INSTRUCTIONS TO FOLLOW:
Examine the entries and show every line in which the word "zich" is found.

+---+

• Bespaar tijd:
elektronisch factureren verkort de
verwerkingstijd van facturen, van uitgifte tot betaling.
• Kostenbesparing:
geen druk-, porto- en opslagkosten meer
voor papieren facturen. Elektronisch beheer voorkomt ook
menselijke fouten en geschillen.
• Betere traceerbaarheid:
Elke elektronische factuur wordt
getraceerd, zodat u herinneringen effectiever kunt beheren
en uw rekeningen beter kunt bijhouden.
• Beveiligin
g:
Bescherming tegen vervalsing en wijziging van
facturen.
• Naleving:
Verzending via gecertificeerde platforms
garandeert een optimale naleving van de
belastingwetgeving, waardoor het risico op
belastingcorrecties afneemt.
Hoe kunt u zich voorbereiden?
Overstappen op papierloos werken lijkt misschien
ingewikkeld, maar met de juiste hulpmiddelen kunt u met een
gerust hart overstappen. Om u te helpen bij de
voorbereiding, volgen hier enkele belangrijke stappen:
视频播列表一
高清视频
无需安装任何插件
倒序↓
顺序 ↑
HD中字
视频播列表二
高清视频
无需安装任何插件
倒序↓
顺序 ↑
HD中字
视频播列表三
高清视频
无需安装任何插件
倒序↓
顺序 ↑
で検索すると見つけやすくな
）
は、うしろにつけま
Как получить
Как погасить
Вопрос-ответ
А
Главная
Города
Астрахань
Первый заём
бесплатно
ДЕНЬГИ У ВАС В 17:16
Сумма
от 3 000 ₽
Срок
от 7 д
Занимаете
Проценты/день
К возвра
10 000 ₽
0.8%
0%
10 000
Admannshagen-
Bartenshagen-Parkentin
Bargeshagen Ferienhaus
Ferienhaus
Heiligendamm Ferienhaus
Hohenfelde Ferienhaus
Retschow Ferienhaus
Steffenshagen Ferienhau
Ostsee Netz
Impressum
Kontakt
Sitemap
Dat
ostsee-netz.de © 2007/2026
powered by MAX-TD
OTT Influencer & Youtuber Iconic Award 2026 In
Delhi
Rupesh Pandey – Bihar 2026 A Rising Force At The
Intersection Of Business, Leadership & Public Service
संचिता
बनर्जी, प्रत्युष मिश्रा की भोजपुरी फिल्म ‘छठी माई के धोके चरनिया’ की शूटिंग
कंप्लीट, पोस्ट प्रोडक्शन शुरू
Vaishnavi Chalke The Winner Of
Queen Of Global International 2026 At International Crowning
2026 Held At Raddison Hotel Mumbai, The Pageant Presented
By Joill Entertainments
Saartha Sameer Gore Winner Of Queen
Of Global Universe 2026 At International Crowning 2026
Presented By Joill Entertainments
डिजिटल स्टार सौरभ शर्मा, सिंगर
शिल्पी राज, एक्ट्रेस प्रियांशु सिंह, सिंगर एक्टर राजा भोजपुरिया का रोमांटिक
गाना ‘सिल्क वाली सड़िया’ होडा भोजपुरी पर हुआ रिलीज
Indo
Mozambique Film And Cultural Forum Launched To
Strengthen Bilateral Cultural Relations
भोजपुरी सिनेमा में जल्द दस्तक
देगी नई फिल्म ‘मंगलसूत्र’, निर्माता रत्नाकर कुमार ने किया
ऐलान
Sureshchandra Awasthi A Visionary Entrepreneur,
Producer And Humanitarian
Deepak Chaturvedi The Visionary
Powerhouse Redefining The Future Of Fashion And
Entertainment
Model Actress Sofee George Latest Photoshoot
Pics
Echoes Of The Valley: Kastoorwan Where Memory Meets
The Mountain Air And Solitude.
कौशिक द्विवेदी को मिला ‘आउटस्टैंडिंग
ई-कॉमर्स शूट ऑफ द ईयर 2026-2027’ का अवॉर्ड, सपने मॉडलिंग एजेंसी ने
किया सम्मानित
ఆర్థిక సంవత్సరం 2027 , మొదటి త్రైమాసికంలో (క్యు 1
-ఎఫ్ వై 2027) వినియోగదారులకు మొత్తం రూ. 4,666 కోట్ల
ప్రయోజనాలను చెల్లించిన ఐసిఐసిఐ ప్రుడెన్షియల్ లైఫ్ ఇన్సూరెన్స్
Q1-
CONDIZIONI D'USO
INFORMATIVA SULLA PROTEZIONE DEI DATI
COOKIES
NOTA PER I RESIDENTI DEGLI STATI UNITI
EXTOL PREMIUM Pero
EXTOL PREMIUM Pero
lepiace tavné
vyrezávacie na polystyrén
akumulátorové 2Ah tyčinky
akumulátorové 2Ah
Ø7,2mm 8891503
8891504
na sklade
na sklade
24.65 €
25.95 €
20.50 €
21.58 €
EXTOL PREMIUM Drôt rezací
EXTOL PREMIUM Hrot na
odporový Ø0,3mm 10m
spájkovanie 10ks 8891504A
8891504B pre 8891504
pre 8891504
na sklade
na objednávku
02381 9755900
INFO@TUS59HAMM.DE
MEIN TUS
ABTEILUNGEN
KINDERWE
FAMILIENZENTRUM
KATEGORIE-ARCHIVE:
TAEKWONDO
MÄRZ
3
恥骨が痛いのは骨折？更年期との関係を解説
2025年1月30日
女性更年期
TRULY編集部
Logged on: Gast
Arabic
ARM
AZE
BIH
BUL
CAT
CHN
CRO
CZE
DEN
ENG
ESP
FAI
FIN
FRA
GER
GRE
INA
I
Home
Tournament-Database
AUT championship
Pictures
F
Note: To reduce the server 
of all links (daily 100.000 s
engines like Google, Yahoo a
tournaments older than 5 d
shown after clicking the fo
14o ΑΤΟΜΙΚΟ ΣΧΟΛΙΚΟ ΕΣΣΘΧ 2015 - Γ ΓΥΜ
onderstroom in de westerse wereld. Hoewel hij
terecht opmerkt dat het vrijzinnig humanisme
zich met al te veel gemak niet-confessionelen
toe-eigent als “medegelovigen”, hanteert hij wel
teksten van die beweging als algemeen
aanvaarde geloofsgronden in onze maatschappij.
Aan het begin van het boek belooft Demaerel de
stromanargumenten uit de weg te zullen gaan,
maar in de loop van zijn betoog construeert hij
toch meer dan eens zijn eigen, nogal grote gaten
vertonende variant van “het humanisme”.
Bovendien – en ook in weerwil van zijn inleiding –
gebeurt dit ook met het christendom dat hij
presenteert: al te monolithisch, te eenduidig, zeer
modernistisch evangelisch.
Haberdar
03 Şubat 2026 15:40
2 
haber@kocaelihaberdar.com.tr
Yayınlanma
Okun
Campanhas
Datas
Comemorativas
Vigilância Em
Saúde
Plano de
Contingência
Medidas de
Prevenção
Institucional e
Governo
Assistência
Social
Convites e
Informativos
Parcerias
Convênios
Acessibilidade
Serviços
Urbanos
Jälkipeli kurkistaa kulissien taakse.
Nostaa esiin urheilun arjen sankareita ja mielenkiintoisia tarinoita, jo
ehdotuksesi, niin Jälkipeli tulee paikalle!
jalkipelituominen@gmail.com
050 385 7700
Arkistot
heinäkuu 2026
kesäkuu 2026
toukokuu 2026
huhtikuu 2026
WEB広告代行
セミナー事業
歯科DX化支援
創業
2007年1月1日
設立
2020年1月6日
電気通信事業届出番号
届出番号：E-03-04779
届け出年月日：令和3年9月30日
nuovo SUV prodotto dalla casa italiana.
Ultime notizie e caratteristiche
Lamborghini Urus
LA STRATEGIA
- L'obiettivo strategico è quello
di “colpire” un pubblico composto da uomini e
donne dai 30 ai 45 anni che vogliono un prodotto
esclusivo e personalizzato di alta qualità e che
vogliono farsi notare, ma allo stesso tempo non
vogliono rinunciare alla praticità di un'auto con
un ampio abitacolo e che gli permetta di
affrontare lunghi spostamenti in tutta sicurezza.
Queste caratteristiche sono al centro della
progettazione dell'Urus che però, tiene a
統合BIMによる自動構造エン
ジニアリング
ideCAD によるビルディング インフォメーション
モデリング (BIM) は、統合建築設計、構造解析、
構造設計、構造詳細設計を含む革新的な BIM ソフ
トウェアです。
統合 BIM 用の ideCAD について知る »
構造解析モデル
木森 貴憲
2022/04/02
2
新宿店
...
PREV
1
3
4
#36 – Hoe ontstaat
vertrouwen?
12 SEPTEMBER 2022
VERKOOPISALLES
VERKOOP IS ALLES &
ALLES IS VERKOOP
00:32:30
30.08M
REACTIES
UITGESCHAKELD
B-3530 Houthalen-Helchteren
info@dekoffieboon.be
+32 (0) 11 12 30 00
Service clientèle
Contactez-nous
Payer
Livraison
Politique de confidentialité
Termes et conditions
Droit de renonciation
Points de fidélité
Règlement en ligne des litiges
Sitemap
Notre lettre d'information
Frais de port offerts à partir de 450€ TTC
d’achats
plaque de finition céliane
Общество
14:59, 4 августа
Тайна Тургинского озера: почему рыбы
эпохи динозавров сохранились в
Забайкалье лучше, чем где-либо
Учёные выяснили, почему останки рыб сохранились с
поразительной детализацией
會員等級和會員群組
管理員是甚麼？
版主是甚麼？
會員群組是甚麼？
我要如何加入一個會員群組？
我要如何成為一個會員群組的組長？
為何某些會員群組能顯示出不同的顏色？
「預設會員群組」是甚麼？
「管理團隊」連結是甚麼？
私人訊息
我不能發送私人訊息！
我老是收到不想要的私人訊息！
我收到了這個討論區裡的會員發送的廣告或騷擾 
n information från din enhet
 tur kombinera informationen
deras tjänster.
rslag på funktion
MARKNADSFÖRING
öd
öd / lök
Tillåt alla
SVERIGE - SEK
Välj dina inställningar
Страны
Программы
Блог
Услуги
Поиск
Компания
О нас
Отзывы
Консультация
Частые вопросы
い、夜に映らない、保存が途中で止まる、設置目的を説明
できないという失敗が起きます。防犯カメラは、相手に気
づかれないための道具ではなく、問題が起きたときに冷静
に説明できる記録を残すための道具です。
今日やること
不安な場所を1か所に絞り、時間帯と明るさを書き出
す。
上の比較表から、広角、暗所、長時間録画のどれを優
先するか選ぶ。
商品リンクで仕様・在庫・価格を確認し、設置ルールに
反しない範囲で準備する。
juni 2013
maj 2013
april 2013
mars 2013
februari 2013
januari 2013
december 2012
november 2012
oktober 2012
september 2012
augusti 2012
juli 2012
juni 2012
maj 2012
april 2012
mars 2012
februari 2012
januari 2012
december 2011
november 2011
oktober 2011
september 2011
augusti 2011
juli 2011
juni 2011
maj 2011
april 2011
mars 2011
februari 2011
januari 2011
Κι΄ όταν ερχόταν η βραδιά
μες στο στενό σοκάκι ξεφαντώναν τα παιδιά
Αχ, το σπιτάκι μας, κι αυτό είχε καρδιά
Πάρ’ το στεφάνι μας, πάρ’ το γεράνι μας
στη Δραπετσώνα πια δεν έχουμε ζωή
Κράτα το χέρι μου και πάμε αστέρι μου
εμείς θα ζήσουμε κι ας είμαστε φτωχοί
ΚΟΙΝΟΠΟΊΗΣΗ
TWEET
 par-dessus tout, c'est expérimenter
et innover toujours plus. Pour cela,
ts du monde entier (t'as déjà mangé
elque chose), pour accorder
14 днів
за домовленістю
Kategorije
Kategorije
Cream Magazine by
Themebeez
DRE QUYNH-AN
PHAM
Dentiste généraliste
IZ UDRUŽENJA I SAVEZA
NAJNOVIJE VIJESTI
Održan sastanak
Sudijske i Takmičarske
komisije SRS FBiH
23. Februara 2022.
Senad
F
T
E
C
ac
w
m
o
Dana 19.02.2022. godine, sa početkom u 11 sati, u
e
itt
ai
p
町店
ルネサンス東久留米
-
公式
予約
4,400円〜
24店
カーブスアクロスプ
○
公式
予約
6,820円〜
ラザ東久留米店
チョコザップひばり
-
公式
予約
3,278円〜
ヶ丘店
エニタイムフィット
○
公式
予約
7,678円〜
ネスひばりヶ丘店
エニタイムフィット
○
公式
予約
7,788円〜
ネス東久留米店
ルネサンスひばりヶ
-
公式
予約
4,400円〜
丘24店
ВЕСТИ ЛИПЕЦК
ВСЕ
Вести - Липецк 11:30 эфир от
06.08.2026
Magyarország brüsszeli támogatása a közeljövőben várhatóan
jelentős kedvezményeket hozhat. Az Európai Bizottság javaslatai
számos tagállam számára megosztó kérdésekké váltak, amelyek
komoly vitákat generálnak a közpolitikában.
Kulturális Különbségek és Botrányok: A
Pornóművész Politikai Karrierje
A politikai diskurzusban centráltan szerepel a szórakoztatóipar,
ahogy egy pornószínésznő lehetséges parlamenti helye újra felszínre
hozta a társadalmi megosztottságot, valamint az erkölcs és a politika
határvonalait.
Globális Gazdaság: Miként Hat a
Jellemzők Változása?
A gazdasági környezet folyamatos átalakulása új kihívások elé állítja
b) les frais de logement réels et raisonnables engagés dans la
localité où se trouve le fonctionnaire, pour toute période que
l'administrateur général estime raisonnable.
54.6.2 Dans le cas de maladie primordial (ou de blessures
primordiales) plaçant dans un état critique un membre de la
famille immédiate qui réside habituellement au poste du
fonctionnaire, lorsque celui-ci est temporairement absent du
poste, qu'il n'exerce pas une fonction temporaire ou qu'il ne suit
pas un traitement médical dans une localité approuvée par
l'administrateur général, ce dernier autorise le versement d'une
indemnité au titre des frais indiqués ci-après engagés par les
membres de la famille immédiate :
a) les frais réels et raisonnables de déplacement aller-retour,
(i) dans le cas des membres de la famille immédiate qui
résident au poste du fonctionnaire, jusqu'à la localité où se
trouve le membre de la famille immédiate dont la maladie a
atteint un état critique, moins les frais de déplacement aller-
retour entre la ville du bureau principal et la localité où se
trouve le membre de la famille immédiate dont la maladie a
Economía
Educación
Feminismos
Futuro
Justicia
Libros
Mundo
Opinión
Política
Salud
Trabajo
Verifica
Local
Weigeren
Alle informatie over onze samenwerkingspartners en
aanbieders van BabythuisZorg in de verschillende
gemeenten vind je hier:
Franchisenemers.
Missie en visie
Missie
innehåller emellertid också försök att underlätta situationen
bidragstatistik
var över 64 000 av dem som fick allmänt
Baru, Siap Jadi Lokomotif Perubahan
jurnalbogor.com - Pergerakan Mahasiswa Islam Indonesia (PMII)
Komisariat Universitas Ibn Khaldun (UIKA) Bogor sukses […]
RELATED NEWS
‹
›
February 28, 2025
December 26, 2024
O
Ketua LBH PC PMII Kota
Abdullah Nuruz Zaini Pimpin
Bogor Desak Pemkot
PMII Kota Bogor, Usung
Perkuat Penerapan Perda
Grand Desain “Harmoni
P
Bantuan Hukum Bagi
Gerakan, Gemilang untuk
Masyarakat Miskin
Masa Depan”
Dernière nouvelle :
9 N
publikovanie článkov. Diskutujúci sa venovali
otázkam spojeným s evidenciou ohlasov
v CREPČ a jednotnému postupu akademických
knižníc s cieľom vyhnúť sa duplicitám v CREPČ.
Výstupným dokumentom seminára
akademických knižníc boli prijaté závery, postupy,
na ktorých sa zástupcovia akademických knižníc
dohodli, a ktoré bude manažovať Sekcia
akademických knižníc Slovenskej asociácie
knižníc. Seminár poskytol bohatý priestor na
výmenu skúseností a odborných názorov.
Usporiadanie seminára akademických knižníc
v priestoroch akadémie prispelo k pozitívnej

+---+

OUTPUT FOR THIS TASK:
Hoe kunt u zich voorbereiden?
zich met al te veel gemak niet-confessionelen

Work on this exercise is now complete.